By: Leland Kim
HONOLULU (KHNL) - The dream of sailing in Hawaii has come true for a group of young, mainland sailors. And they're learning from one of Hawaii's sailing legends.
Out of about 550 applicants, 15 were chosen to become Morning Light sailors. They're getting ready for a major voyage. But today, they're sailing on the Hokule'a under the watchful guidance of master navigator Nainoa Thompson.
Genny Tulloch is on the verge of making history. She is among a group of sailors who could become the youngest crew to navigate a transpacific voyage. For Tulloch, her love of sailing started with her great grandfather.

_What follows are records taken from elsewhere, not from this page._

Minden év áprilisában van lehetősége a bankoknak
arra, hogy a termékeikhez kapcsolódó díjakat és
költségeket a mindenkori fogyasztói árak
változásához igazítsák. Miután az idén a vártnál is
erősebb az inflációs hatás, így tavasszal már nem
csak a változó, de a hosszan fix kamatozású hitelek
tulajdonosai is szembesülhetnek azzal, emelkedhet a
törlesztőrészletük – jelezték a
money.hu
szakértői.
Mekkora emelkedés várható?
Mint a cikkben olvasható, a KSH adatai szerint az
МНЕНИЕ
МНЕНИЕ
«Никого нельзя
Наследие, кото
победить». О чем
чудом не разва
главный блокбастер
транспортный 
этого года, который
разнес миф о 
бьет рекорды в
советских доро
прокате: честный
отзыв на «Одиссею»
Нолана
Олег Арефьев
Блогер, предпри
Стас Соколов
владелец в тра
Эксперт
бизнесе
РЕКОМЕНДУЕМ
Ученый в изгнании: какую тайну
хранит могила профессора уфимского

"He ran away to the sea when he was twelve," said Tulloch. "So, it runs in my veins."
Tulloch's dad introduced her to sailing even before she could walk.
"I got in the boat probably first when I was still a baby in a crib," said Tulloch. "There's pictures of me on boats."

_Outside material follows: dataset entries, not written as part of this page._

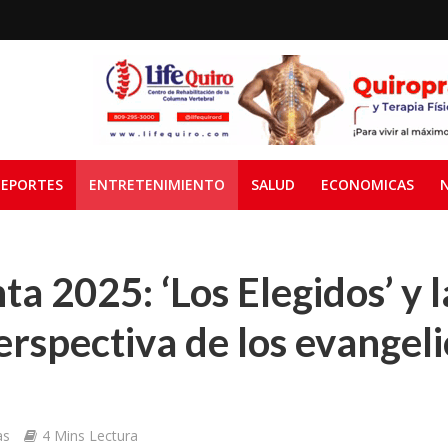
EPORTES
ENTRETENIMIENTO
SALUD
ECONOMICAS
a 2025: ‘Los Elegidos’ y l
rspectiva de los evangeli
as
4 Mins Lectura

She began sailing alone when she was only six-years-old. And it's been a love affair ever since.
"I've loved the windiest days, the scariest days. I'm that person that wants to go when it's really gnarly out," she said.
Tulloch and her crew members are in Hawai'i to learn from sailing legend Nainoa Thompson.
"I want them to understand how special Hawaii is -- its environment, its culture, its community," said Thompson, who, in 1980, became the first Hawaiian in more than 500 years to navigate a canoe to and from Tahiti using only natural navigation.
"He's got such a passion for Hokule'a, and for voyaging and for everything Hawaiian culture and Hawaiian history is. And it was really wonderful to see him impart that to us," said Tulloch.
Tulloch said her great-grandfather is probably smiling from heaven.
"I can't imagine my grandfather looking down at his great granddaughter and just seeing that the lifestyle he love is something I've honored and treasured and try to make part of my life," she said.
And Thompson said the lessons from sailing go beyond the waters.
"If you have a dream, believe in it," he said. "Recognize that it's worth it to take the path, but keep understanding that dream, that destination, is not about reaching the destination, it's about the journey."